----- THE INPUT -----
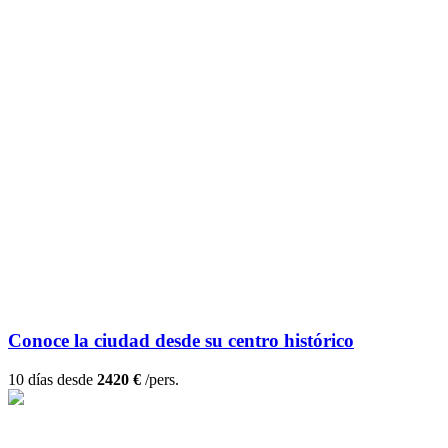
Conoce la ciudad desde su centro histórico
10 días desde
2420 €
/pers.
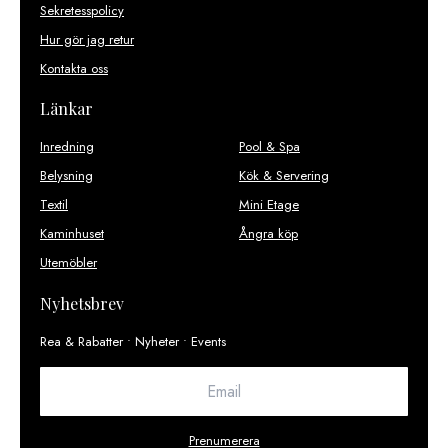
Sekretesspolicy
Hur gör jag retur
Kontakta oss
Länkar
Inredning
Pool & Spa
Belysning
Kök & Servering
Textil
Mini Etage
Kaminhuset
Ångra köp
Utemöbler
Nyhetsbrev
Rea & Rabatter • Nyheter • Events
Prenumerera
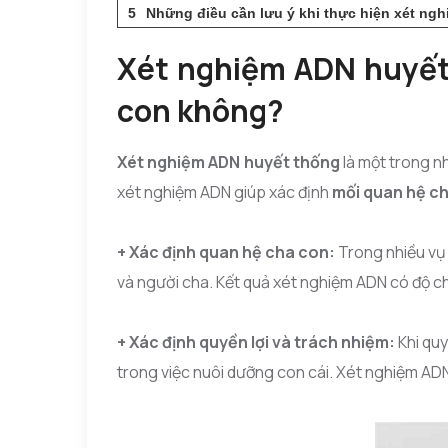
Những điều cần lưu ý khi thực hiện xét ngh
Xét nghiệm ADN huyết 
con không?
Xét nghiệm ADN huyết thống
là một trong n
xét nghiệm ADN giúp xác định
mối quan hệ c
+ Xác định quan hệ cha con:
Trong nhiều vụ 
và người cha. Kết quả xét nghiệm ADN có độ ch
+ Xác định quyền lợi và trách nhiệm:
Khi qu
trong việc nuôi dưỡng con cái. Xét nghiệm ADN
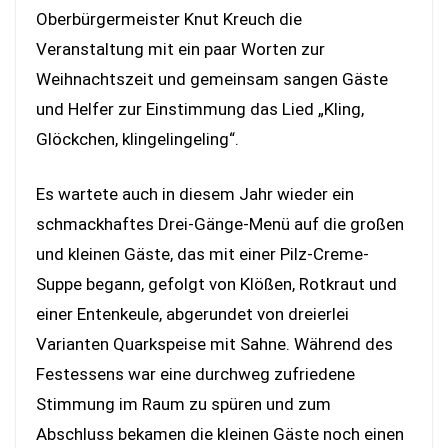
Oberbürgermeister Knut Kreuch die
Veranstaltung mit ein paar Worten zur
Weihnachtszeit und gemeinsam sangen Gäste
und Helfer zur Einstimmung das Lied „Kling,
Glöckchen, klingelingeling“.
Es wartete auch in diesem Jahr wieder ein
schmackhaftes Drei-Gänge-Menü auf die großen
und kleinen Gäste, das mit einer Pilz-Creme-
Suppe begann, gefolgt von Klößen, Rotkraut und
einer Entenkeule, abgerundet von dreierlei
Varianten Quarkspeise mit Sahne. Während des
Festessens war eine durchweg zufriedene
Stimmung im Raum zu spüren und zum
Abschluss bekamen die kleinen Gäste noch einen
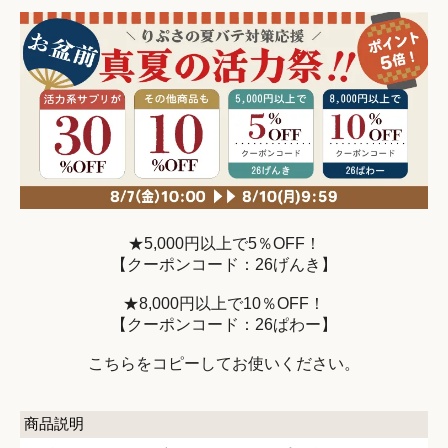
★5,000円以上で5％OFF！
【クーポンコード：26げんき】
★8,000円以上で10％OFF！
【クーポンコード：26ぱわー】
こちらをコピーしてお使いください。
商品説明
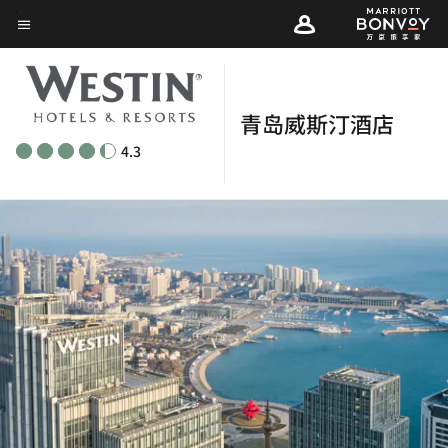
Skip
菜单文本
to
main
content
青岛威斯汀酒店
4.3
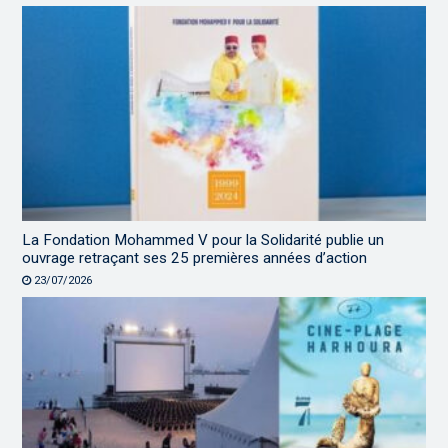
La Fondation Mohammed V pour la Solidarité publie un
ouvrage retraçant ses 25 premières années d’action
23/07/2026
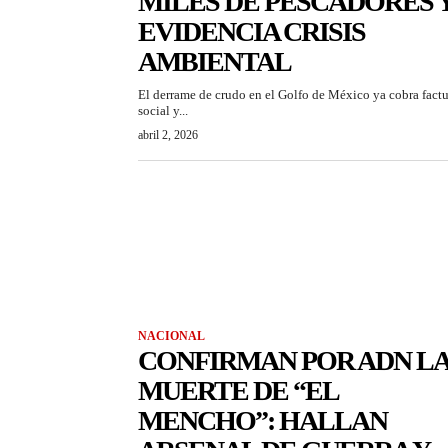
MILES DE PESCADORES 
EVIDENCIA CRISIS
AMBIENTAL
El derrame de crudo en el Golfo de México ya cobra factu
social y...
abril 2, 2026
NACIONAL
CONFIRMAN POR ADN L
MUERTE DE “EL
MENCHO”: HALLAN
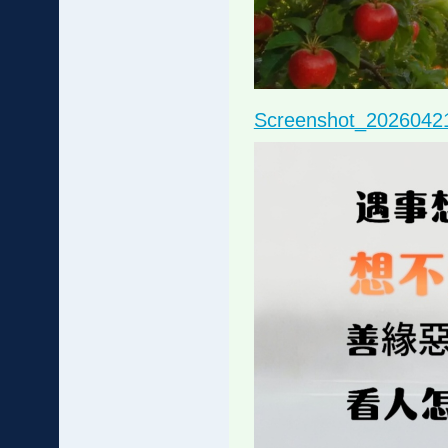
Screenshot_2026042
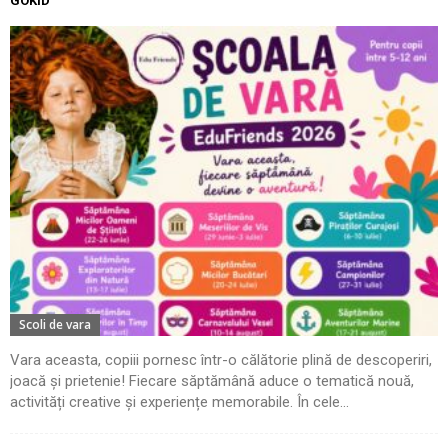
GOKID
Scoli de vara
Vara aceasta, copiii pornesc într-o călătorie plină de descoperiri,
joacă și prietenie! Fiecare săptămână aduce o tematică nouă,
activități creative și experiențe memorabile. În cele...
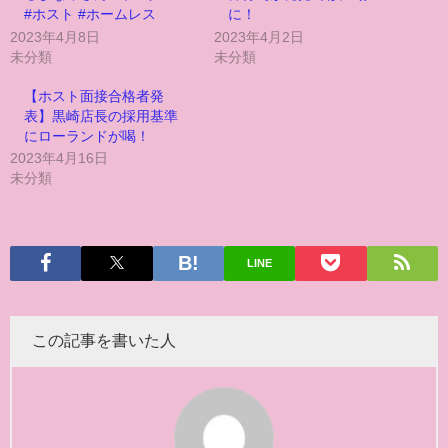
#ホスト #ホームレス
に！
2023年4月8日
2023年4月2日
未分類
未分類
【ホスト面接合格者発
表】黒崎店長の採用基準
にローランドが喝！
2023年4月16日
未分類
LINE
この記事を書いた人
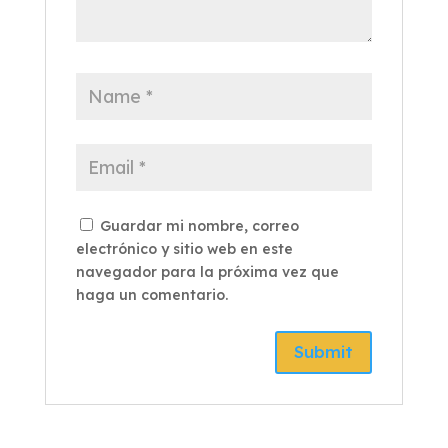
Guardar mi nombre, correo
electrónico y sitio web en este
navegador para la próxima vez que
haga un comentario.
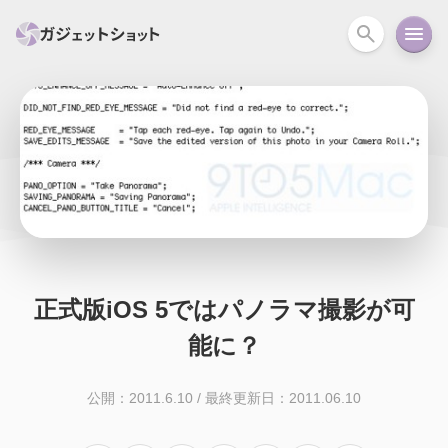
すべて
スマホ
PC関連
カメラ
ウェアラ
セール情報
スマートホーム
アクションカメラ
カメラ
回線
iPhone
iPad
Mac
Android
コラム
ガイド
ニュース
オーディオ
周辺機器
正式版iOS 5ではパノラマ撮影が可
能に？
公開：2011.6.10
/
最終更新日：2011.06.10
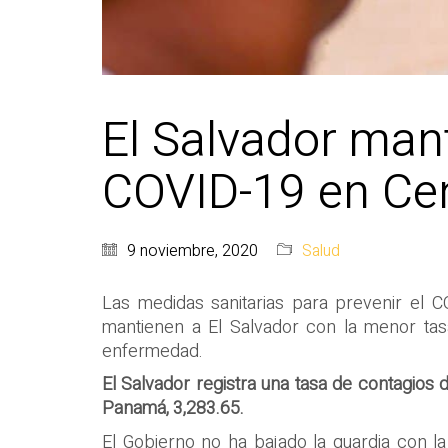
El Salvador man
COVID-19 en Ce
9 noviembre, 2020
Salud
Las medidas sanitarias para prevenir el 
mantienen a El Salvador con la menor tas
enfermedad.
El Salvador registra una tasa de contagios 
Panamá, 3,283.65.
El Gobierno no ha bajado la guardia con l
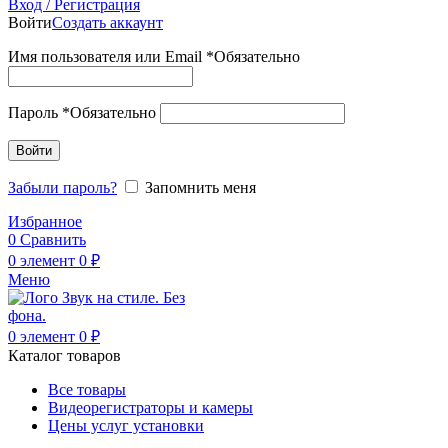
Вход / Регистрация
Войти
Создать аккаунт
Имя пользователя или Email
*
Обязательно
Пароль
*
Обязательно
Войти
Забыли пароль?
Запомнить меня
Избранное
0
Сравнить
0
элемент
0
₽
Меню
0
элемент
0
₽
Каталог товаров
Все товары
Видеорегистраторы и камеры
Цены услуг установки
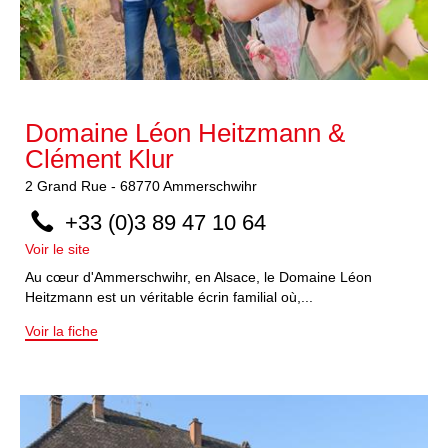
Domaine Léon Heitzmann &
Clément Klur
2
Grand Rue
-
68770
Ammerschwihr
+33 (0)3 89 47 10 64
Voir le site
Au cœur d'Ammerschwihr, en Alsace, le Domaine Léon
Heitzmann est un véritable écrin familial où,...
Voir la fiche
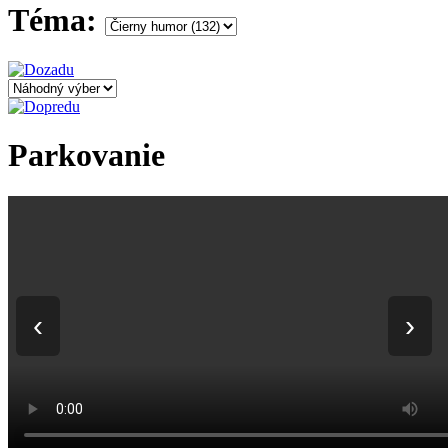
Téma:
Parkovanie
‹
›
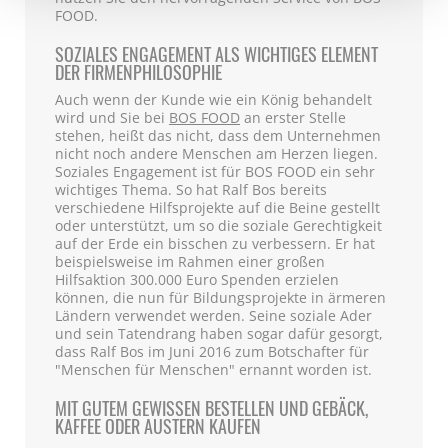
FOOD.
SOZIALES ENGAGEMENT ALS WICHTIGES ELEMENT
DER FIRMENPHILOSOPHIE
Auch wenn der Kunde wie ein König behandelt
wird und Sie bei
BOS FOOD
an erster Stelle
stehen, heißt das nicht, dass dem Unternehmen
nicht noch andere Menschen am Herzen liegen.
Soziales Engagement ist für BOS FOOD ein sehr
wichtiges Thema. So hat Ralf Bos bereits
verschiedene Hilfsprojekte auf die Beine gestellt
oder unterstützt, um so die soziale Gerechtigkeit
auf der Erde ein bisschen zu verbessern. Er hat
beispielsweise im Rahmen einer großen
Hilfsaktion 300.000 Euro Spenden erzielen
können, die nun für Bildungsprojekte in ärmeren
Ländern verwendet werden. Seine soziale Ader
und sein Tatendrang haben sogar dafür gesorgt,
dass Ralf Bos im Juni 2016 zum Botschafter für
"Menschen für Menschen" ernannt worden ist.
MIT GUTEM GEWISSEN BESTELLEN UND GEBÄCK,
KAFFEE ODER AUSTERN KAUFEN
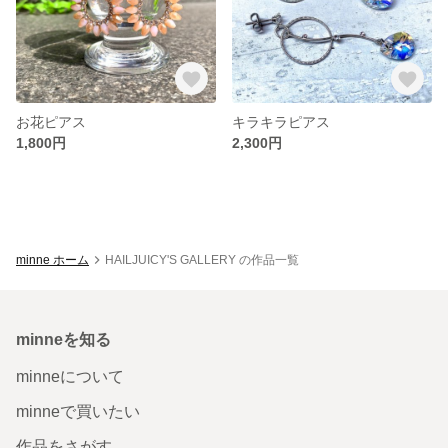
お花ピアス
キラキラピアス
1,800円
2,300円
minne ホーム
HAILJUICY'S GALLERY の作品一覧
minneを知る
minneについて
minneで買いたい
作品をさがす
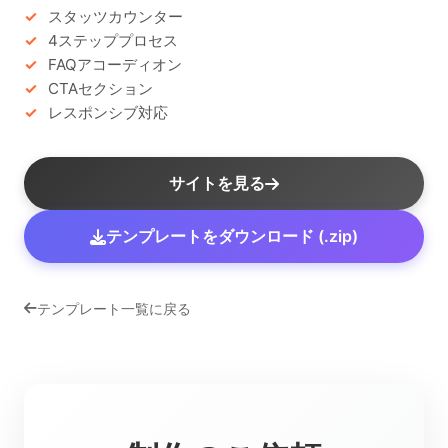
スタッツカウンター
4ステッププロセス
FAQアコーディオン
CTAセクション
レスポンシブ対応
サイトを見る
テンプレートをダウンロード (.zip)
テンプレート一覧に戻る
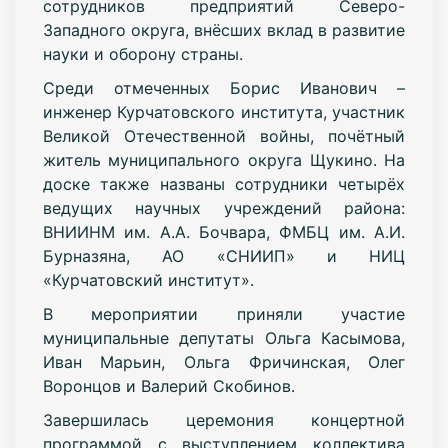
сотрудников предприятий Северо-
Западного округа, внёсших вклад в развитие
науки и оборону страны.
Среди отмеченных Борис Иванович –
инженер Курчатовского института, участник
Великой Отечественной войны, почётный
житель муниципального округа Щукино. На
доске также названы сотрудники четырёх
ведущих научных учреждений района:
ВНИИНМ им. А.А. Бочвара, ФМБЦ им. А.И.
Бурназяна, АО «СНИИП» и НИЦ
«Курчатовский институт».
В мероприятии приняли участие
муниципальные депутаты Ольга Касымова,
Иван Марьин, Ольга Фричинская, Олег
Воронцов и Валерий Скобинов.
Завершилась церемония концертной
программой с выступлением коллектива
-----
YOUR ASSIGNMENT:
Using the material above, copy every line in which the string "Ammerschwihr" occurs.

TASK RESULT:
Ammerschwihr
Au cœur d'Ammerschwihr, en Alsace, le Domaine Léon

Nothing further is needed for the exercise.